Una crítica al “Sgt. Pepper’s” escrita en 1967 hace recapacitar a Julio Valdeón Blanco sobre lo que debe aportar una buena reflexión sobre un disco. En la misma onda «vintage», medita sobre el verdadero papel de la música dentro de la guerra de los formatos.
Una sección de JULIO VALDEÓN BLANCO.
–31 de mayo
Recibo de un amigo la reseña del “Sgt. Pepper’s” de los Beatles que Richard Goldstein publicó en el “New York Times” el 18 de junio de 1967. «Parece que lo clavó», añade. El artículo se titula «Necesitamos a los Beatles, pero…». Para Goldstein «el sonido es un pastiche de disonancia y exuberancia. El estado de ánimo es suave, incluso nostálgico. Pero, al igual que la portada, el efecto es cubrirlo todo (…) e igual que un niño hipercuidado, está demasiado consentido». Con independencia de que el disco haya figurado durante décadas en lo alto de las listas de lo mejor de la historia, y de que su influencia resulte innegable, me descubro ante la escritura de un tipo que con sus mejores armas trata de diseccionar la obra, de explicársela al lector, separar piezas y razonar conclusiones. Y lo hace sin ocultar sus juicios, su opinión, sus intuiciones. Un ejemplo de cómo tendríamos que escribir todos cuando abandonada la fase lactante de la crítica musical pasamos a la edad adulta con dientes y argumentos, lejos de ciertas reseñas autocomplacientes, líricas, atmosféricas, sentimentales, fofas e inconsecuentes, que cacarean prejuicios y estados de ánimo sin aportar ideas. Por lo demás, mi amigo apunta que Goldstein no compartió el entusiasmo universal porque, tal vez, fue el único que escuchó el disco sin estar colocado.
–2 de junio
Otro artículo importante, este contemporáneo: Jeremy Eichler escribe en el “Boston Globe” sobre el regreso inexorable del vinilo. La planta de Universal en Alemania dobló su producción entre 2011 y 2014. En 2015 producirá 18 millones de elepés. Eichler, que ha vuelto a comprarse un tocadiscos después de veinte años, relata la experiencia de ponerlo en funcionamiento por vez primera. Comenta que si bien las convenciones que hundieron el formato son obvias, entre ellas la incomodidad, existen otros componentes, digamos intangibles, que sitúan al elepé kilómetros por encima de sus competidores, en especial de los archivos digitales. Hay algo ritual, de ceremonia o fiesta privada, en el hecho de suspender todas las actividades para consagrar la próxima hora a escuchar un disco. Algo imperativo, enemistado con la comodidad o la portabilidad. A cambio de las inevitables objeciones proporciona una experiencia física, visual y auditiva, que casi invalida cualquier otra actividad.

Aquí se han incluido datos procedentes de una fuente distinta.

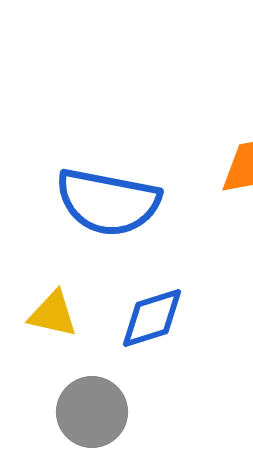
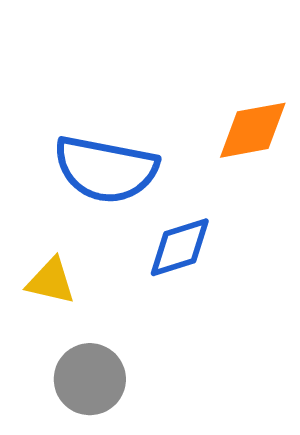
blue diamond: (152, 318) -> (180, 247), moved

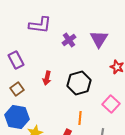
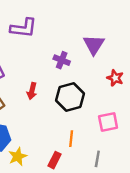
purple cross: (69, 40) -> (62, 60), moved, turned -32
pink square: (111, 104) -> (108, 122), turned 36

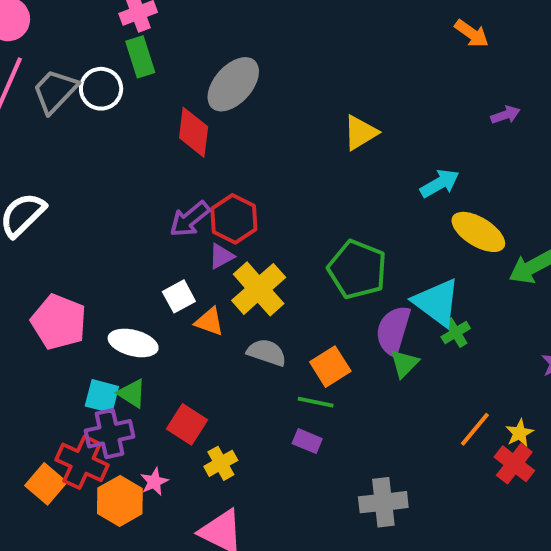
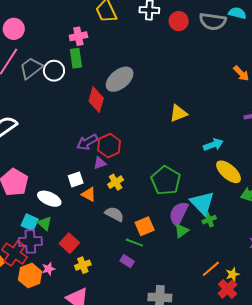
yellow cross: (259, 289) -> (116, 182), size x0.6

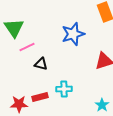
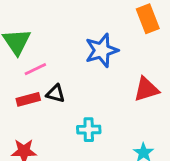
red rectangle: (40, 97) -> (28, 99), moved

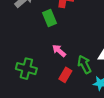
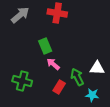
green rectangle: (50, 18) -> (45, 46), moved

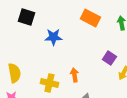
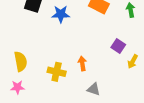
blue star: (53, 37) -> (61, 14), moved

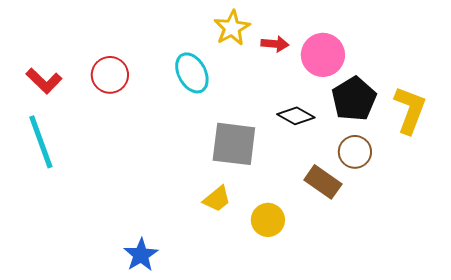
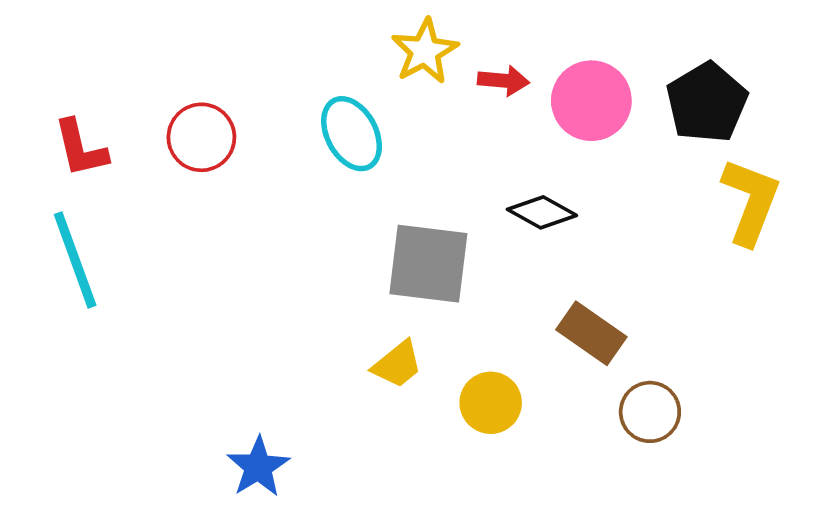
red L-shape: (44, 81) -> (81, 148), turned 33
black pentagon: (354, 99) -> (707, 103), moved
brown circle: (355, 152) -> (650, 412), moved

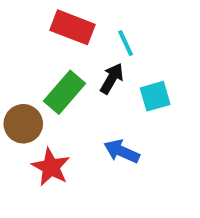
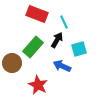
blue arrow: (122, 151) -> (62, 66), moved
red star: (51, 167) -> (38, 85), moved

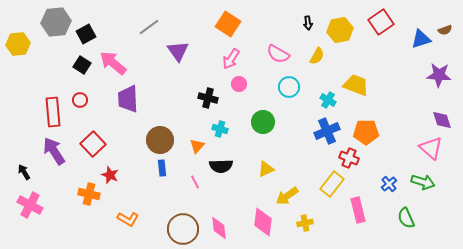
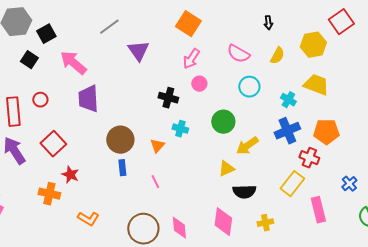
yellow hexagon: (340, 30) -> (313, 45), moved
black square: (82, 65) -> (29, 60), moved
black semicircle: (221, 166) -> (244, 192), moved
yellow arrow: (287, 196) -> (247, 146), moved

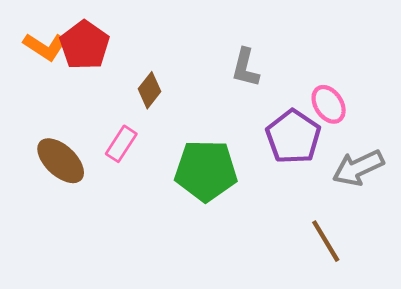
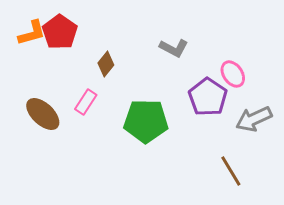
orange L-shape: (45, 46) -> (32, 33), turned -48
gray L-shape: (245, 68) -> (174, 48), turned -76

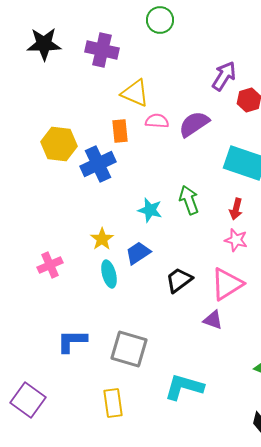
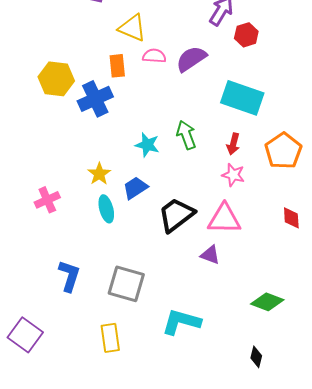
black trapezoid: (179, 280) -> (176, 215), size x1.4
pink triangle: (227, 284) -> (224, 219), turned 33
blue L-shape: (72, 341) -> (69, 276), turned 108

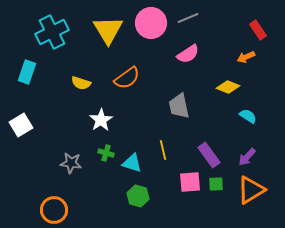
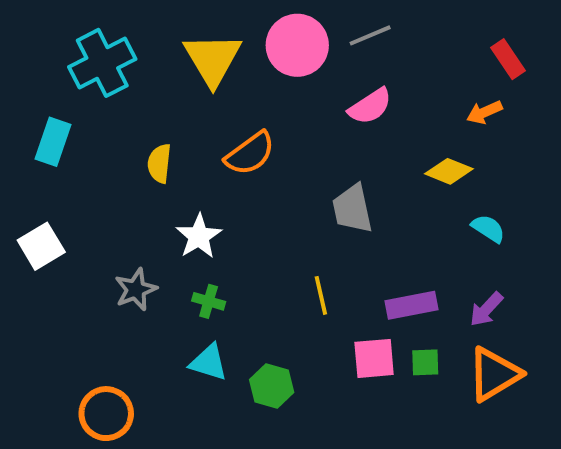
yellow semicircle: (81, 83) -> (159, 163), turned 78
purple rectangle: (209, 155) -> (411, 305), turned -65
gray star: (71, 163) -> (136, 289), moved, turned -30
cyan triangle: (132, 163) -> (209, 362), moved

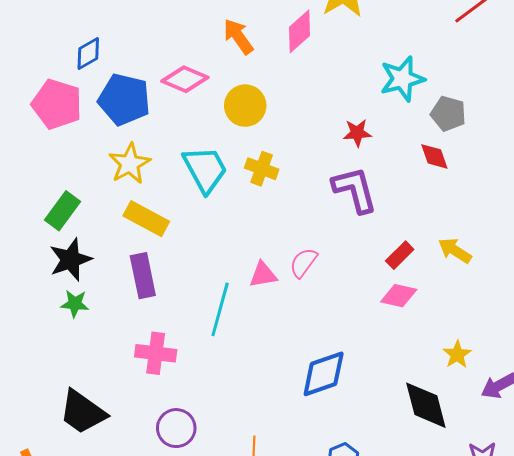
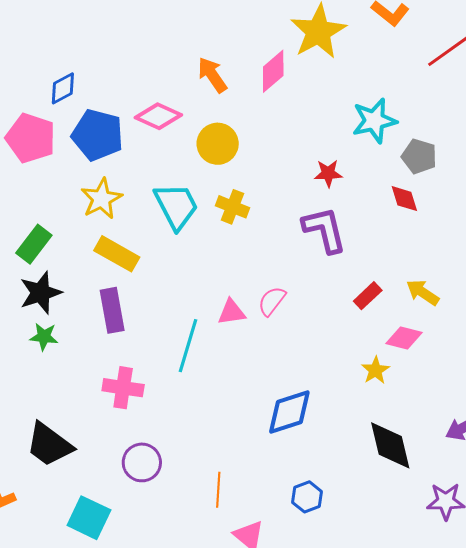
pink diamond: (399, 296) -> (404, 338), moved
yellow star: (457, 354) -> (375, 370), moved

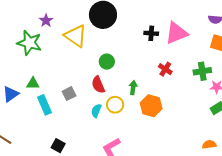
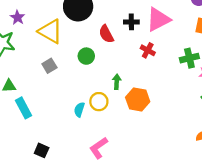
red cross: (165, 69) -> (148, 50), moved
red semicircle: (98, 85) -> (106, 34), moved
gray square: (69, 94) -> (49, 66), moved

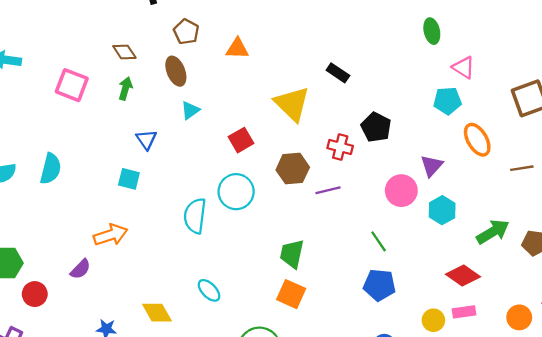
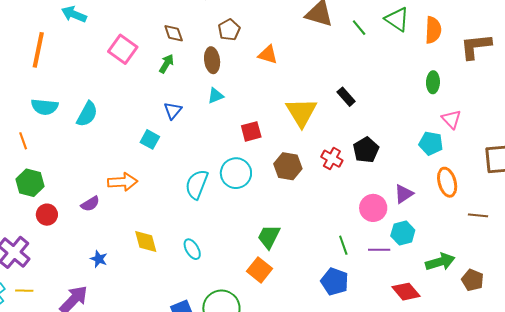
purple line: (328, 190) -> (379, 250), moved
yellow diamond: (157, 313) -> (146, 242), moved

Mientras todos creíamos que el colmo de la modernidad consistía en atiborrar el iPod con cien millones de discos y luego sacarlo a correr por el parque, nada puede sustituir la intensidad de una escucha paciente, demorada, casi perezosa, de la obra elegida; el vértigo de perderte en los detalles de la fotografía de portada; la lectura de los créditos. Esa casi dolorosa sensación de clausurar el tiempo, silenciar el teléfono y prescindir del correo electrónico mientras el disco avanza y no te queda otra que paladearlo corte a corte. Golpe a golpe. Así hasta perderte en sus aguas y renacer al otro lado, al final de la otra cara, como quien cruza una piscina olímpica y al terminar se tumba desnudo en la orilla, los ojos entrecerrados y un sol de mandarina lamiendo sus poros. A ver si el problema de la industria musical fue que en su afán por aligerar costes y formatos alcanzó un punto de no retorno en el que también la música comenzó a ser prescindible. Una mera acumulación de datos en una llave USB. Impenetrable a la contemplación y el disfrute. Tan fácil como banal. Tan cómoda como vocacionalmente reciclable y por lo tanto gratuita. O sea, prescindible.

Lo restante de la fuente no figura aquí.